I would like to emulate certain aspects of her work by taking documentary style photos over a period of time, in order to create a visual diary of my own sense of place – but from an outside perspective. I am aiming to capture affectionate, loving relationships between the adults of ‘generation Z’ firsthand.
Within these images, much like Collins’, I would to take advantage of and pay particular attention to the available natural light in my pictures.

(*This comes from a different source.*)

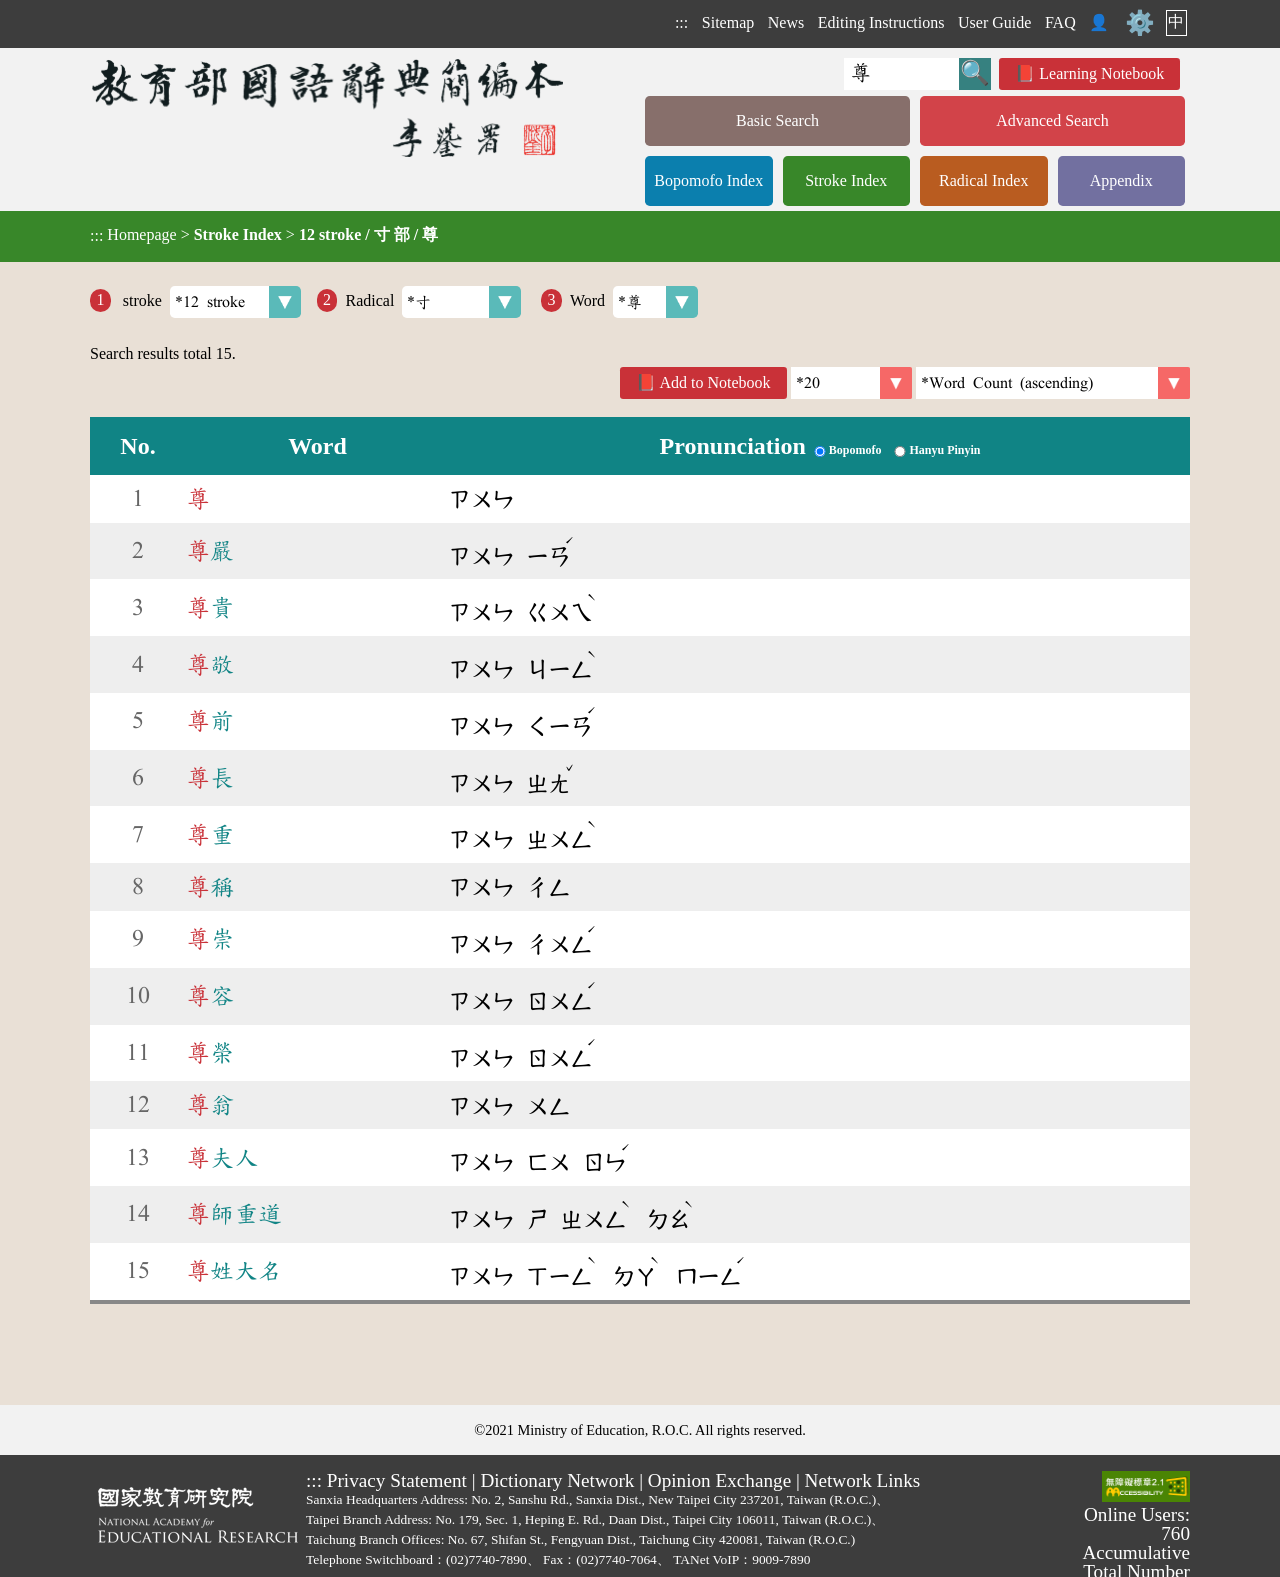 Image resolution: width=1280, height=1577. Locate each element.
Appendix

I will be using Kodak 200 iso colourplus film and an Olympus Mju-ii to take my photos – meaning I will need to be using either strong, natural light in my photos, or a flash.
All photos from: https://www.pinterest.co.uk/search/pins/?rs=ac&len=2&q=petra%20collins%20teenage%20gaze&eq=petra%20collins%20teenage&etslf=6747&term_meta=petra%7Cautocomplete%7C0&term_meta=collins%7Cautocomplete%7C0&term_meta=teenage%7Cautocomplete%7C0&term_meta=gaze%7Cautocomplete%7C0
Peter Marlow is a point of inspiration to me, as he has a very simple yet effective way of photographing the subjects’ relationship with their surroundings. These people have all let Marlow into their private spaces/their familiar surroundings and allowed him to photograph them in their ‘natural’ habitat. They all relate to their surroundings, and in some ways, their surroundings reflect aspects of their identity. So I started thinking about how pieces of peoples’ surroundings can reflect conscious/unconscious characteristics of a person, but in particular, myself.

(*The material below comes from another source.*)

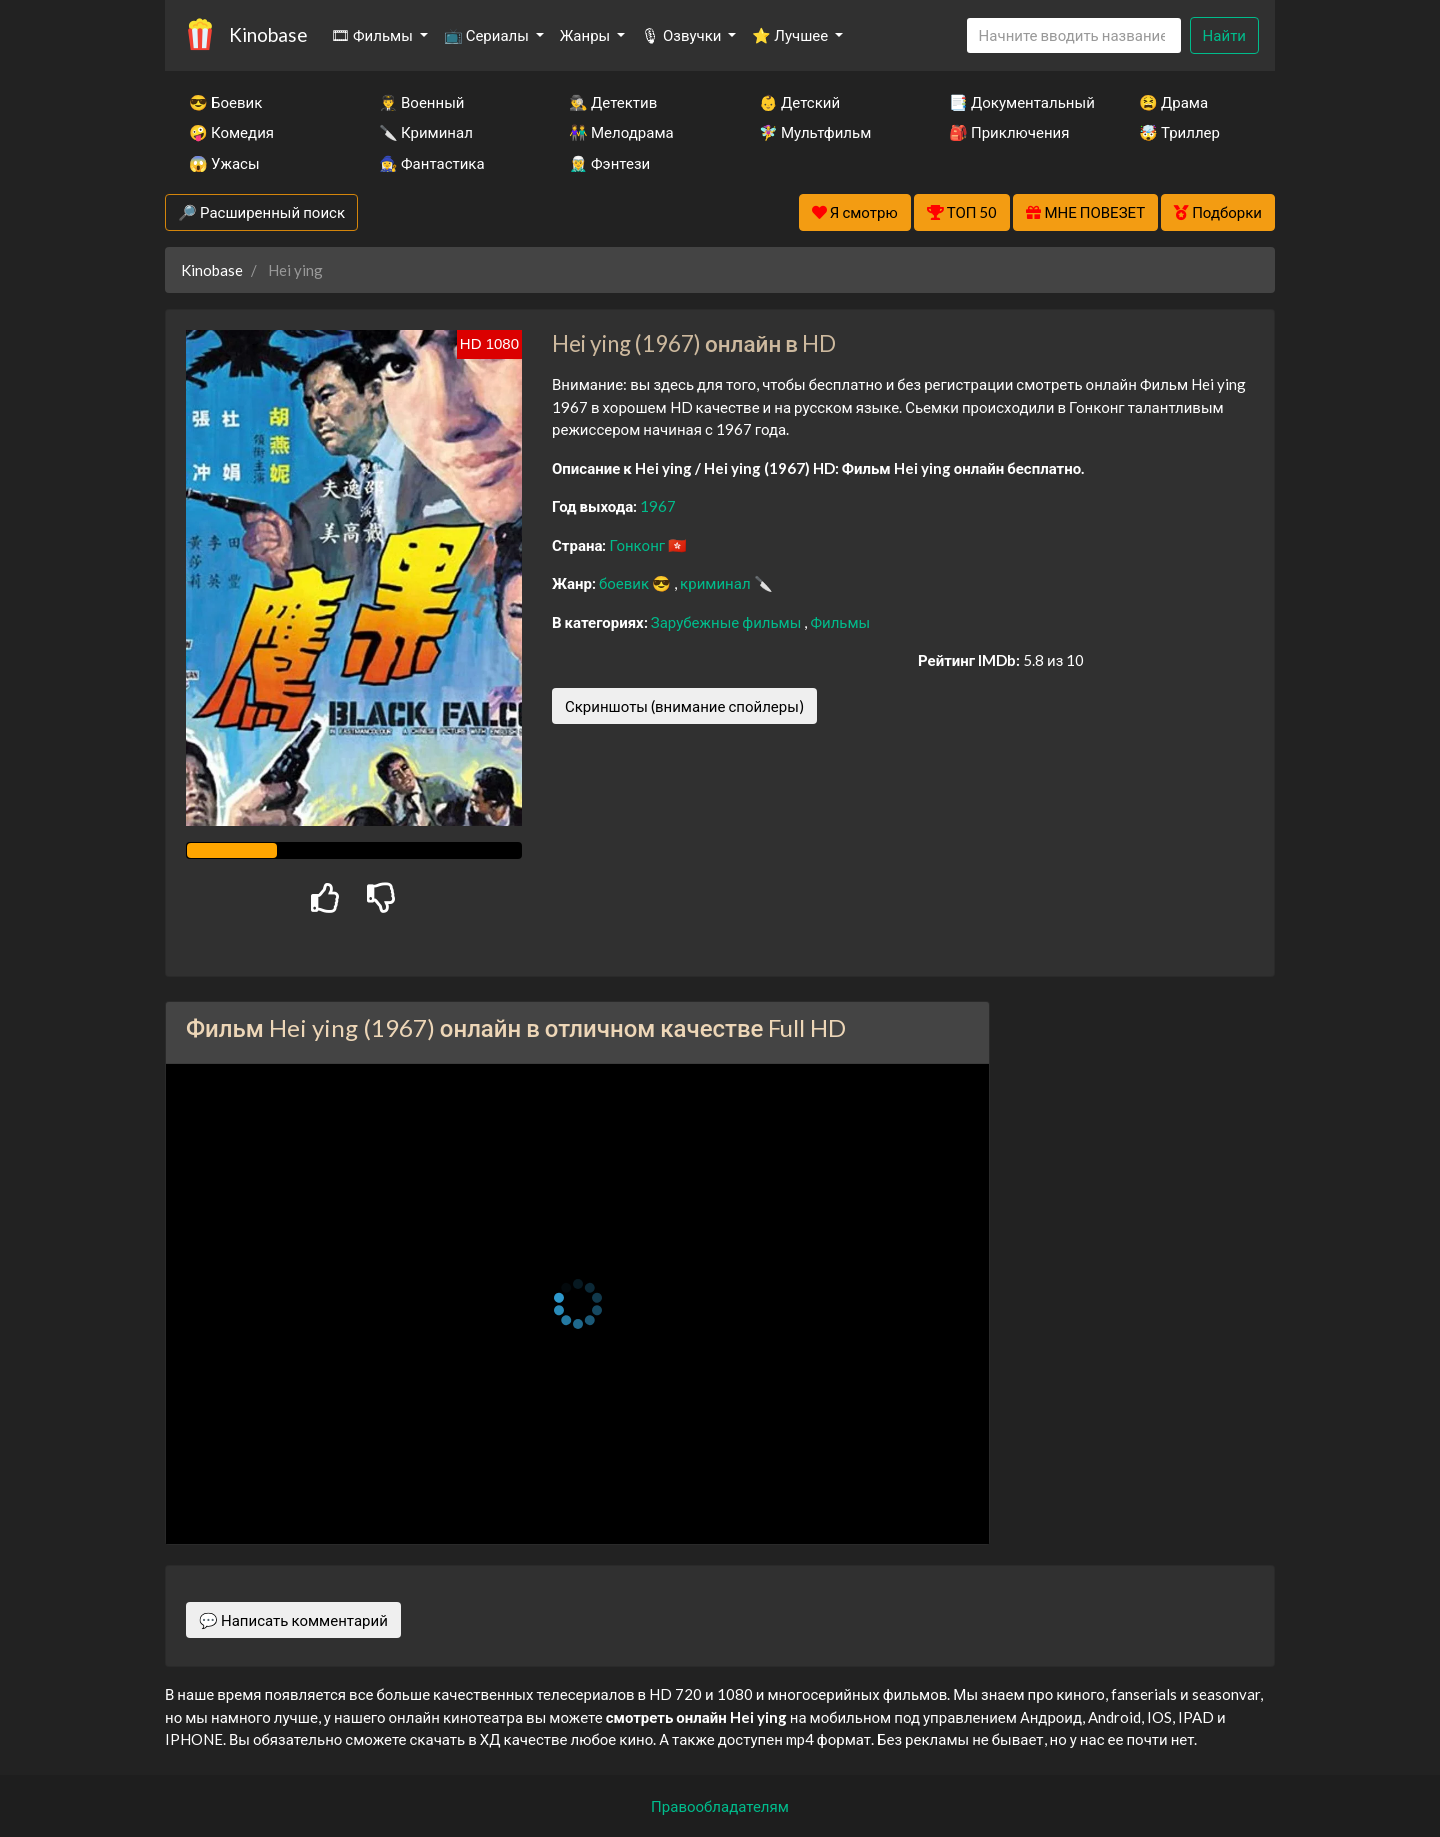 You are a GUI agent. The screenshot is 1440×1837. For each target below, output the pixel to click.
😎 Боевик (225, 102)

When a photographer enters a home/location of someone they are photographing, it will mostly be somewhere they have never visited before, allowing for a complete, objective, unbias view of their surroundings. This means that they may notice features that would go unseen when living, or visiting, a location on a regular basis. When living at home, I felt as if I started to take advantage of the small items and surroundings that made me feel in ‘place’ and comfortable, and moving put a real emphasis on these little nick nacks or well-lit corners that I had almost forgotten about. So, my goal is to go home after nearly 3 months away and come back with fresh eyes, allowing for a new appreciation and exploration of the house I lived in for 17 years.
All photos accessed from https://www.magnumphotos.com/?s=Peter%20Marlow
Ali Mobasser was interested in the resemblance between his own and his mothers’ own ID photos, and how these, matched with other characteristics such as a fingerprint, results in a representation of ones identity. This is relevant to my own project due to the sense of identity and nostalgia held within these photos – I would like to explore other peoples’ own relationships with their or someone close to them ID photos, particularly when they’re used as a sentimental object.